1.5 in particular reminds me of a time, many moons ago, when Kit Robinson, Alan Bernheimer & I (among several other non-poet folk) visited Hatch Show Prints in Nashville, back when it was still just down the street from the Ryman Auditorium, home of the original Grand Ole Opry. Hatch had been the primary printer of minstrel show posters in the South in the 19th century and was playing a similar role well into the rock & roll era – the printers there did the very first poster for an Elvis concert as well as one for the very last show given by Hank Williams** – and then had been incorporated into the Country Music Hall of Fame’s preservation efforts. Being inside that ancient print shop, devoted almost entirely to poster-sized letterpress work, was like seeing how The Difference Engine really could have been computing in advance of electricity. What else is a print shop, after all?

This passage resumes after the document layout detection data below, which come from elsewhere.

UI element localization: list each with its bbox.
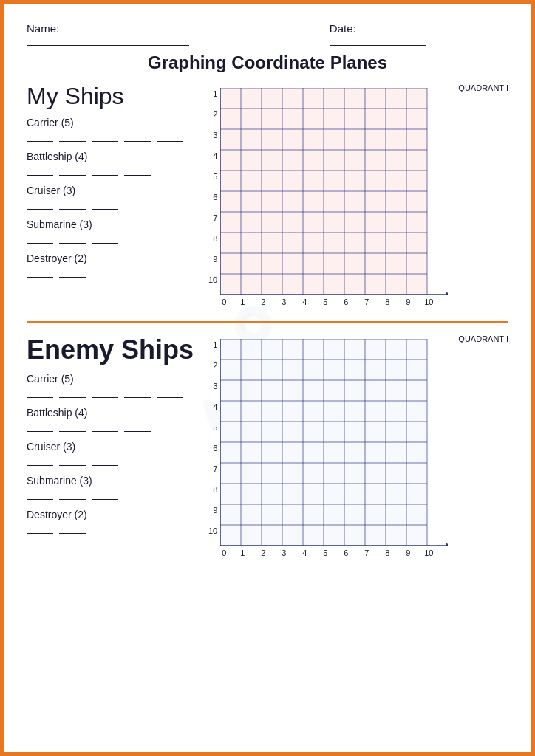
y-label-4: 4 [213, 396, 217, 417]
x-label-9: 9 [398, 549, 418, 557]
y-label-4: 4 [213, 145, 217, 166]
coord-blank[interactable] [59, 422, 86, 432]
page-title: Graphing Coordinate Planes [27, 52, 508, 73]
enemy-ships-grid-svg [220, 339, 448, 546]
x-label-4: 4 [294, 549, 315, 557]
enemy-ship-item-carrier: Carrier (5) [27, 373, 197, 398]
coord-blank[interactable] [27, 523, 53, 534]
y-label-1: 1 [213, 334, 217, 355]
coord-blank[interactable] [157, 131, 183, 142]
ship-item-battleship: Battleship (4) [27, 151, 197, 176]
name-label: Name: [27, 22, 189, 35]
coord-blank[interactable] [92, 131, 118, 142]
ship-coords-carrier [27, 131, 197, 142]
coord-blank[interactable] [59, 489, 86, 500]
y-label-7: 7 [213, 207, 217, 228]
x-label-7: 7 [356, 298, 377, 306]
coord-blank[interactable] [92, 388, 118, 398]
enemy-ships-title: Enemy Ships [27, 334, 197, 365]
enemy-ship-name-destroyer: Destroyer (2) [27, 509, 197, 520]
ship-name-cruiser: Cruiser (3) [27, 185, 197, 196]
ship-name-battleship: Battleship (4) [27, 151, 197, 162]
date-blank[interactable] [330, 45, 426, 46]
ship-item-cruiser: Cruiser (3) [27, 185, 197, 210]
enemy-ship-coords-destroyer [27, 523, 197, 534]
coord-blank[interactable] [124, 131, 151, 142]
coord-blank[interactable] [92, 489, 118, 500]
coord-blank[interactable] [27, 267, 53, 278]
enemy-ships-y-axis: 10 9 8 7 6 5 4 3 2 1 [208, 334, 217, 557]
x-label-9: 9 [398, 298, 418, 306]
ship-name-submarine: Submarine (3) [27, 219, 197, 230]
enemy-ships-graph-area: 10 9 8 7 6 5 4 3 2 1 [208, 334, 508, 557]
enemy-ships-quadrant-label: QUADRANT I [458, 334, 508, 343]
coord-blank[interactable] [59, 131, 86, 142]
my-ships-grid-wrap: QUADRANT I 10 9 8 7 6 5 4 3 2 1 [208, 83, 508, 306]
coord-blank[interactable] [92, 233, 118, 244]
coord-blank[interactable] [92, 199, 118, 210]
coord-blank[interactable] [124, 388, 151, 398]
my-ships-y-axis: 10 9 8 7 6 5 4 3 2 1 [208, 83, 217, 306]
x-label-0: 0 [222, 298, 232, 306]
enemy-ship-coords-submarine [27, 489, 197, 500]
coord-blank[interactable] [92, 422, 118, 432]
enemy-ships-x-axis: 0 1 2 3 4 5 6 7 8 9 10 [220, 549, 448, 557]
coord-blank[interactable] [59, 456, 86, 466]
x-label-5: 5 [315, 549, 335, 557]
y-label-10: 10 [208, 269, 217, 290]
coord-blank[interactable] [27, 233, 53, 244]
svg-marker-51 [446, 543, 448, 546]
y-label-9: 9 [213, 500, 217, 520]
coord-blank[interactable] [59, 523, 86, 534]
x-label-7: 7 [356, 549, 377, 557]
y-label-10: 10 [208, 520, 217, 541]
name-blank[interactable] [27, 45, 189, 46]
x-label-10: 10 [418, 549, 439, 557]
coord-blank[interactable] [27, 199, 53, 210]
coord-blank[interactable] [27, 131, 53, 142]
my-ships-title: My Ships [27, 83, 197, 109]
coord-blank[interactable] [59, 165, 86, 176]
coord-blank[interactable] [27, 456, 53, 466]
my-ships-quadrant-label: QUADRANT I [458, 83, 508, 92]
coord-blank[interactable] [59, 388, 86, 398]
coord-blank[interactable] [27, 165, 53, 176]
enemy-ship-item-submarine: Submarine (3) [27, 475, 197, 500]
my-ships-list: My Ships Carrier (5) Battleship (4) [27, 83, 197, 306]
coord-blank[interactable] [27, 422, 53, 432]
y-label-3: 3 [213, 125, 217, 145]
x-label-6: 6 [335, 549, 356, 557]
x-label-5: 5 [315, 298, 335, 306]
ship-name-destroyer: Destroyer (2) [27, 252, 197, 264]
enemy-ships-grid-wrap: QUADRANT I 10 9 8 7 6 5 4 3 2 1 [208, 334, 508, 557]
coord-blank[interactable] [27, 388, 53, 398]
ship-coords-submarine [27, 233, 197, 244]
coord-blank[interactable] [59, 199, 86, 210]
coord-blank[interactable] [59, 267, 86, 278]
name-field: Name: [27, 22, 330, 48]
my-ships-grid-svg [220, 88, 448, 295]
y-label-2: 2 [213, 355, 217, 376]
page: ⚓ Name: Date: Graphing Coordinate Planes… [0, 0, 535, 756]
y-label-6: 6 [213, 187, 217, 207]
ship-name-carrier: Carrier (5) [27, 117, 197, 128]
coord-blank[interactable] [59, 233, 86, 244]
y-label-8: 8 [213, 228, 217, 249]
coord-blank[interactable] [157, 388, 183, 398]
x-label-2: 2 [253, 298, 273, 306]
coord-blank[interactable] [124, 165, 151, 176]
y-label-3: 3 [213, 376, 217, 396]
coord-blank[interactable] [27, 489, 53, 500]
coord-blank[interactable] [92, 456, 118, 466]
section-divider [27, 321, 508, 323]
x-label-8: 8 [377, 298, 398, 306]
y-label-9: 9 [213, 249, 217, 269]
y-label-5: 5 [213, 417, 217, 438]
coord-blank[interactable] [92, 165, 118, 176]
x-label-2: 2 [253, 549, 273, 557]
y-label-2: 2 [213, 104, 217, 125]
y-label-8: 8 [213, 479, 217, 500]
enemy-ships-list: Enemy Ships Carrier (5) Battleship (4) [27, 334, 197, 557]
enemy-ship-item-destroyer: Destroyer (2) [27, 509, 197, 534]
coord-blank[interactable] [124, 422, 151, 432]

The poster-like size & feel of the works in Accurate Key 1.5 – there are only four pages or posters, by Notley, Szymaszek, Chris Martin & Anne Waldman – all have that same feel, which from this perspective is even more rare than the fine – but fairly traditional – letterpress sheets of the boxed first issue.

 

There were only 275 copies of the box and I can’t find any details concerning 1.5, but an email to singlepress@yahoo.com might at least tell you if any of these are still available.

 

 

 

 

 

* Michael Davidson used to tell a story of assigning Sentences to his students who would have to troop to UCSD’s special collections office in the library to inspect it, the undergraduates being ever so responsible and taking great care to not get the cards “out of order” only to get hysterical if & when Davidson himself happened by, came up to the deck and literally shuffled it in front of them. 

 

** To this day, Colin has a Hatch poster of a “circus alphabet” framed on the wall of his room.